The rat-faced demons dumped me onto the floor in a room that looked like a throne room. They did their squeaky-assed giggling routine as they backed away. Everything in the room was done up in black and white, shades of gray and not much else in the way of color. I knew where they’d taken me.

The deepest level of the veil was not a place I thought I’d be visiting again. I was so royally fucked.

Talia stepped into view. “I’m sorry. I did not want to bring you here. But it was the only way.”

I got to my feet, didn’t bother to put my sword away. “Yet you did.”

“Rylee, Talia is right. She had no choice. It is the way of the binding Orion has on her.”

I turned to see Milly walk toward us. Her hair was bound back in a tight braid and her eyes looked haggard, as if she hadn’t slept in days. A blood red, floor-dragging gown hung from her body, the empire waistline accentuating the fact she was hugely pregnant. One hand cupped her belly, which had grown by leaps and bounds even in the short few days since I’d seen her last. She glanced down. “Orion has found a way to speed up the growth of my baby.” Her green eyes slowly lifted to mine. Despair echoed the horror I knew was in mine.

“You can’t stop him?”

She shook her head. “No.”

I glanced at Talia. “Why did you bring me here; what does he want with me?”

Yeah, I know the obvious would be he wanted to kill me, but he had an opportunity on the other side of the veil. I wouldn’t have been able to stop the rat pack from tearing me apart. Yet they’d waited on Talia to open the veil and bring me through.

“Come on, we don’t have much time,” Milly said, striding past me. “Orion didn’t expect us to bring you in so quickly. If we make haste, you can be gone before he even knows you are here.”

I had no choice but to follow her since there was no one else I could trust. “What are you saying?”

Milly let out a sigh. “You didn’t read the papers I gave you, did you?”

To be fair, I’d kept meaning to. Only I’d never found the time. “No. Why?”

“If you’d read them, you would have known what was coming.” She started off again, her dress dragging through the skim of dust and dirt on the floor. Like the queen of a hovel.

“What did it say?” I jogged to catch up, swayed and ended up leaning against the wall.

Milly’s hands were on me in an instant, a flood of healing washing through me. “Rylee, how have you survived without daily healings?” Her voice held a thread of laughter and I couldn’t help but smile up at her.

“Well, I’m getting better at letting people help me.”

She snorted and rolled her eyes. “Come, we are almost there.”

I felt refreshed like I hadn’t been in a long time, the cuts and bruises from too many fights evaporating as if they’d never been. I jogged to her side, and Talia followed at a slight distance.

“What’s going on?”

“You need the violet book of prophecy, the book written by the Blood of the Lost. You need it so you have all the steps to stop Orion. That is where all the answers are. But he has it in a spelled room I cannot unlock.” She blew out a sharp breath and clutched at her belly. A groan slipped between lips. “Gods, not yet.”

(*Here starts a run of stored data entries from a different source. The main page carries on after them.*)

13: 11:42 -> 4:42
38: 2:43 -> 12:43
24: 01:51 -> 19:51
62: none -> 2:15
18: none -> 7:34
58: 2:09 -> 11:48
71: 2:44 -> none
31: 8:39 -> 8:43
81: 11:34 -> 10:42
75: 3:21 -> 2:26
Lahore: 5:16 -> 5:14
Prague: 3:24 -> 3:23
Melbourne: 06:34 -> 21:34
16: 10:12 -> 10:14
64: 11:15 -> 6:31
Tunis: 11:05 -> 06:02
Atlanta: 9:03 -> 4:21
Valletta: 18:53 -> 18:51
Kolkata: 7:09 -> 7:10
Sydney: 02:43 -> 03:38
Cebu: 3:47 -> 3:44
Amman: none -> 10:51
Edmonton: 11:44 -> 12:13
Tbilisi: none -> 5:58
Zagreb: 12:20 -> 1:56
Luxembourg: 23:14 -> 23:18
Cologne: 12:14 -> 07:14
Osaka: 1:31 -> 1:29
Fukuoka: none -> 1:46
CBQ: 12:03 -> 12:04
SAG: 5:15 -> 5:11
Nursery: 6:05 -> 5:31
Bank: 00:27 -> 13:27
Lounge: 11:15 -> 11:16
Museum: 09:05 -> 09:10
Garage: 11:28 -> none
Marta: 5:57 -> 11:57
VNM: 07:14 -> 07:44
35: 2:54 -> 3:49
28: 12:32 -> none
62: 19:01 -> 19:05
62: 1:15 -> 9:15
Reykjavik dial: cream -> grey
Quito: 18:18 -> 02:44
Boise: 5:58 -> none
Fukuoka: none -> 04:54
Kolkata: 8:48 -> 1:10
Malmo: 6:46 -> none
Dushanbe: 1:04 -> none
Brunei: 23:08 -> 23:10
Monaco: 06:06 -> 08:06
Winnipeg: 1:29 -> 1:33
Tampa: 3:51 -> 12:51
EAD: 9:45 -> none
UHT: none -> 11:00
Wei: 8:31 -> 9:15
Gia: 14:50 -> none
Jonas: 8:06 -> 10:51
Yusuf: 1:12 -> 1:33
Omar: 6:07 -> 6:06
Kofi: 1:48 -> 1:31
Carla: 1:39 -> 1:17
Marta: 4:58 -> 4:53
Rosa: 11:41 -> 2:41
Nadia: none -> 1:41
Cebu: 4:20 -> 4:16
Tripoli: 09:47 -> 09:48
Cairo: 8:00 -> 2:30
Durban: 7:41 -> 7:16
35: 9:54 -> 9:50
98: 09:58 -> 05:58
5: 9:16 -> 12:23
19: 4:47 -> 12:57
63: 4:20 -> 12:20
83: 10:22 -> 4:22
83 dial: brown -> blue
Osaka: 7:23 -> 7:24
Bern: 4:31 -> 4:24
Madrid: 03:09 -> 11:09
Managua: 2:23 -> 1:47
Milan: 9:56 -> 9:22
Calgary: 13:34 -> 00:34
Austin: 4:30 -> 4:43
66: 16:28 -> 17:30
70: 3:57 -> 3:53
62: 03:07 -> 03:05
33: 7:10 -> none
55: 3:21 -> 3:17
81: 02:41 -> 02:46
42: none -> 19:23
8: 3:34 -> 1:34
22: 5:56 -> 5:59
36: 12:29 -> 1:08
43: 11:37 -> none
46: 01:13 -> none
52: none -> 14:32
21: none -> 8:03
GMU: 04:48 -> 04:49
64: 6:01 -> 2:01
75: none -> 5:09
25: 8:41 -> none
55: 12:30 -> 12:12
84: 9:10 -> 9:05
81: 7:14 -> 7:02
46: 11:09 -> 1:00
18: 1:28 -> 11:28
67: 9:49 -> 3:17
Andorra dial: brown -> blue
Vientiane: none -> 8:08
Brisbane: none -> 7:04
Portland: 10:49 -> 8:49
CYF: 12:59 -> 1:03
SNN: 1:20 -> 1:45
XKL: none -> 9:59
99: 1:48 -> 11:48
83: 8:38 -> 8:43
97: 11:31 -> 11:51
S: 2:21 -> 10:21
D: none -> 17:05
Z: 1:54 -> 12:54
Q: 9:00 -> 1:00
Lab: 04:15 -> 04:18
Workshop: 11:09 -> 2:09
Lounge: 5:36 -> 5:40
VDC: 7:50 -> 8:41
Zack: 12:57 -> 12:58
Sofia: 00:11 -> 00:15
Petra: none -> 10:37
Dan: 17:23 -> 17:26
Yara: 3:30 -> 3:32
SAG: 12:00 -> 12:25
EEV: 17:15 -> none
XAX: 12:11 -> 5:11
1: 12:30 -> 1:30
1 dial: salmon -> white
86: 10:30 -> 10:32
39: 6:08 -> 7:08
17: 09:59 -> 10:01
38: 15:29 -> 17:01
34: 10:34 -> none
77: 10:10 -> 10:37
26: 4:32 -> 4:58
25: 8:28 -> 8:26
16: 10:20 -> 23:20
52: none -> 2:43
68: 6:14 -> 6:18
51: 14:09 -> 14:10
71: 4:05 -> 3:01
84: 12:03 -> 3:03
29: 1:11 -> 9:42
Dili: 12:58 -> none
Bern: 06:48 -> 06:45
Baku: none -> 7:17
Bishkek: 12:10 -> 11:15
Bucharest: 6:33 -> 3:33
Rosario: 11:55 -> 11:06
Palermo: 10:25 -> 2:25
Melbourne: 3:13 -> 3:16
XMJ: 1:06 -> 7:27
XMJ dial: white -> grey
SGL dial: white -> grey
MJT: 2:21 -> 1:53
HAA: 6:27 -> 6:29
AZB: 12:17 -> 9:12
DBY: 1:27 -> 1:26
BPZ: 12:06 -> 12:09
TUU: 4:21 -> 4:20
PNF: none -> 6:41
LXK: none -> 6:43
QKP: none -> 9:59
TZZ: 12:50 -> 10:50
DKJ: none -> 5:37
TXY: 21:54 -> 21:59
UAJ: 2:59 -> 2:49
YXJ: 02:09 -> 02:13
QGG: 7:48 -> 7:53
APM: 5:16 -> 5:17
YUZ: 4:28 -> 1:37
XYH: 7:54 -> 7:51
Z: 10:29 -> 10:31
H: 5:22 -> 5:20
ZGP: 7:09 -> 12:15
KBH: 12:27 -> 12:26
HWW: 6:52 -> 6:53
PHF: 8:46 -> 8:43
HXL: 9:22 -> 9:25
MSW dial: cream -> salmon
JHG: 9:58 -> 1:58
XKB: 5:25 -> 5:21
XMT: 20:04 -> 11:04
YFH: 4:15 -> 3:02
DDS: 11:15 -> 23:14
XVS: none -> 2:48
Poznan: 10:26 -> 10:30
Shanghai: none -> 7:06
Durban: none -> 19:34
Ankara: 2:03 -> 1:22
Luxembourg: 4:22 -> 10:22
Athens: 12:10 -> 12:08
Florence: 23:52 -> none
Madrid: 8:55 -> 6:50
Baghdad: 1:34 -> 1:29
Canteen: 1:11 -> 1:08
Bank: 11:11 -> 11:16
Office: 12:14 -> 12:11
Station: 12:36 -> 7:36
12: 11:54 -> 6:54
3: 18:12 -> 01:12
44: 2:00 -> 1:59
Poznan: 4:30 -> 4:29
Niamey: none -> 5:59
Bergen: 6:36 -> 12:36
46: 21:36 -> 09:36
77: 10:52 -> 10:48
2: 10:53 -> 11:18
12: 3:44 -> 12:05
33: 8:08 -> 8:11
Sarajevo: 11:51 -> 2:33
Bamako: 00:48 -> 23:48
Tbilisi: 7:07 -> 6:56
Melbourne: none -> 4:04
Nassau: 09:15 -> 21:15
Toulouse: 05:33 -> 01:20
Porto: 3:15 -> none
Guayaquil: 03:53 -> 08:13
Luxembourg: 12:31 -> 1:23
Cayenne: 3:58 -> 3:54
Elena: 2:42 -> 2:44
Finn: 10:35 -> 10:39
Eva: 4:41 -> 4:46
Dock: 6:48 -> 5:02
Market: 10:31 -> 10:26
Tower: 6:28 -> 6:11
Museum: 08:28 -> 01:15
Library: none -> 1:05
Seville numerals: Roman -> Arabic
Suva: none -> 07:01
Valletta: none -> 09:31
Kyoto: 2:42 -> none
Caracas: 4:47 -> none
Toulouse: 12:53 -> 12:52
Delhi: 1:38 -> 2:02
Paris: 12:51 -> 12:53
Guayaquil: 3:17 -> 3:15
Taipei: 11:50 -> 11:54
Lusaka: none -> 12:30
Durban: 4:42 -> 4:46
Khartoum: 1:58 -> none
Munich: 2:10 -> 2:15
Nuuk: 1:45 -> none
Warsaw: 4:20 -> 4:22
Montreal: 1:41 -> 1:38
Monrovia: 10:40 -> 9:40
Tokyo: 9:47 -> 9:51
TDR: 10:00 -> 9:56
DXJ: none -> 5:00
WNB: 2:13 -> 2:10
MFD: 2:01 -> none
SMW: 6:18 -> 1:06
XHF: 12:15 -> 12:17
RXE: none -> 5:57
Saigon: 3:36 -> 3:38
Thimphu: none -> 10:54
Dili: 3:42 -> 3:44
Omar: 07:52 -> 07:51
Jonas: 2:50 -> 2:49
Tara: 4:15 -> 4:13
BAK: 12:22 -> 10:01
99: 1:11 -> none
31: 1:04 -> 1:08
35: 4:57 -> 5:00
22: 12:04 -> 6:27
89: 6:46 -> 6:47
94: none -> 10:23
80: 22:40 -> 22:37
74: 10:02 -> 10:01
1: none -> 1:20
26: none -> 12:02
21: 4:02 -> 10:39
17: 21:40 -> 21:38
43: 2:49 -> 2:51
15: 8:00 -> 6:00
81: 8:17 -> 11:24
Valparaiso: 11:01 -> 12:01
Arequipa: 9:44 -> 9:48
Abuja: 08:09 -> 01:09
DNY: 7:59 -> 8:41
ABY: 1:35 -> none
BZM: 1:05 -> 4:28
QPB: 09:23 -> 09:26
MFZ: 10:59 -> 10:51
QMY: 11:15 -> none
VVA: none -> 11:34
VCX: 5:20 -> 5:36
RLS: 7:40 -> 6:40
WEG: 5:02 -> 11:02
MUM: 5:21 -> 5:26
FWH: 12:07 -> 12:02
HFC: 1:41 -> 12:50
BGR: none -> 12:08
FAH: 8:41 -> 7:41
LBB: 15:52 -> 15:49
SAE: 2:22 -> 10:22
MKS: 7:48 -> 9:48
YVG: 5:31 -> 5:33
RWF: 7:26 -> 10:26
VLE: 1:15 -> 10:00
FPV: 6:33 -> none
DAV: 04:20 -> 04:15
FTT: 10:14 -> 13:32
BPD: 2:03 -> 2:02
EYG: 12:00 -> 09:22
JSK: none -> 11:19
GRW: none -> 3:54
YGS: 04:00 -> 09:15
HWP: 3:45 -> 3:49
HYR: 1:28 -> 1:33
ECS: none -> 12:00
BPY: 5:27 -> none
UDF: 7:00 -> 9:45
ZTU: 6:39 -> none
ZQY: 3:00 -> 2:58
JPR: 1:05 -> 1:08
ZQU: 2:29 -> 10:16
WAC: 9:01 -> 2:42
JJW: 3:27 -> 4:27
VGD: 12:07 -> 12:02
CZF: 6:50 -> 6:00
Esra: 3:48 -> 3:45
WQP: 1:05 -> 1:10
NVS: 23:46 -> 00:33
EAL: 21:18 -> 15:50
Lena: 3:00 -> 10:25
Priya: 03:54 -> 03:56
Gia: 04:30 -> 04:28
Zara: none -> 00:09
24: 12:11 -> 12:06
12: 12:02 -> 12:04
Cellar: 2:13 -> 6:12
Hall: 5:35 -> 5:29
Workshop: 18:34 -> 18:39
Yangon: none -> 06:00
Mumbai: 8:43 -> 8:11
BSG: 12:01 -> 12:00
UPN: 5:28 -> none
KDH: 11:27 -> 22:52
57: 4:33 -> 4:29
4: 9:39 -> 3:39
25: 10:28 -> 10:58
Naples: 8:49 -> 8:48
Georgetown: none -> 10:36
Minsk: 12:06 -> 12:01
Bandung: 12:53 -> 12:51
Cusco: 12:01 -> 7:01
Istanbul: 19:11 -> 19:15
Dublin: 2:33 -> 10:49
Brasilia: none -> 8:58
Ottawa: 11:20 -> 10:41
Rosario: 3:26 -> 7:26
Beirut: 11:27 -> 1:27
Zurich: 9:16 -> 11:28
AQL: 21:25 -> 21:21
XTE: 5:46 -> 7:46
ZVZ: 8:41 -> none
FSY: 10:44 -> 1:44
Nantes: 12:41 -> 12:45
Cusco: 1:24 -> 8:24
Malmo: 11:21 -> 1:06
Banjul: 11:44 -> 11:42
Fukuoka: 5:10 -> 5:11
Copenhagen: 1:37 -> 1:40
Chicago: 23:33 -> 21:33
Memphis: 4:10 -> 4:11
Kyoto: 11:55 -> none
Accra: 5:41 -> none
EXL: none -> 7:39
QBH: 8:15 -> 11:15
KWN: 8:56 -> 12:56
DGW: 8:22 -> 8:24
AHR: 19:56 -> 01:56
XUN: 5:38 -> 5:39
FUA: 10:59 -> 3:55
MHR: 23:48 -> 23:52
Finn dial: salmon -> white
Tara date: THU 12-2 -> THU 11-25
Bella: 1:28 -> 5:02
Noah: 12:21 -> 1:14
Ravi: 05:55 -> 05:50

Fucking hell, was she going into labor? The sound of fluid dripping onto the floor made me think that was exactly what was going on. “Milly, tell me you aren’t in labor.”

“Hurry.” Was all she said as she used the wall for support. I slipped my hand around her waist and helped her walk. Her belly where it pressed against my side contracted and flexed and something hit me. I gritted my teeth to stop from freaking the fuck out. Like an alien life form, her baby kicked and fought to break free of his mother’s belly.

We made our way to the top of a set of stairs that curled up out of sight. Narrow and tight, they would make a perfect bottleneck for someone coming after us. “You sure you can do this?”

Milly nodded, though there was sweat on her face and her eyes were strained at the edges. She gulped in a breath of air and let it out in a slow hiss. “Let’s go.”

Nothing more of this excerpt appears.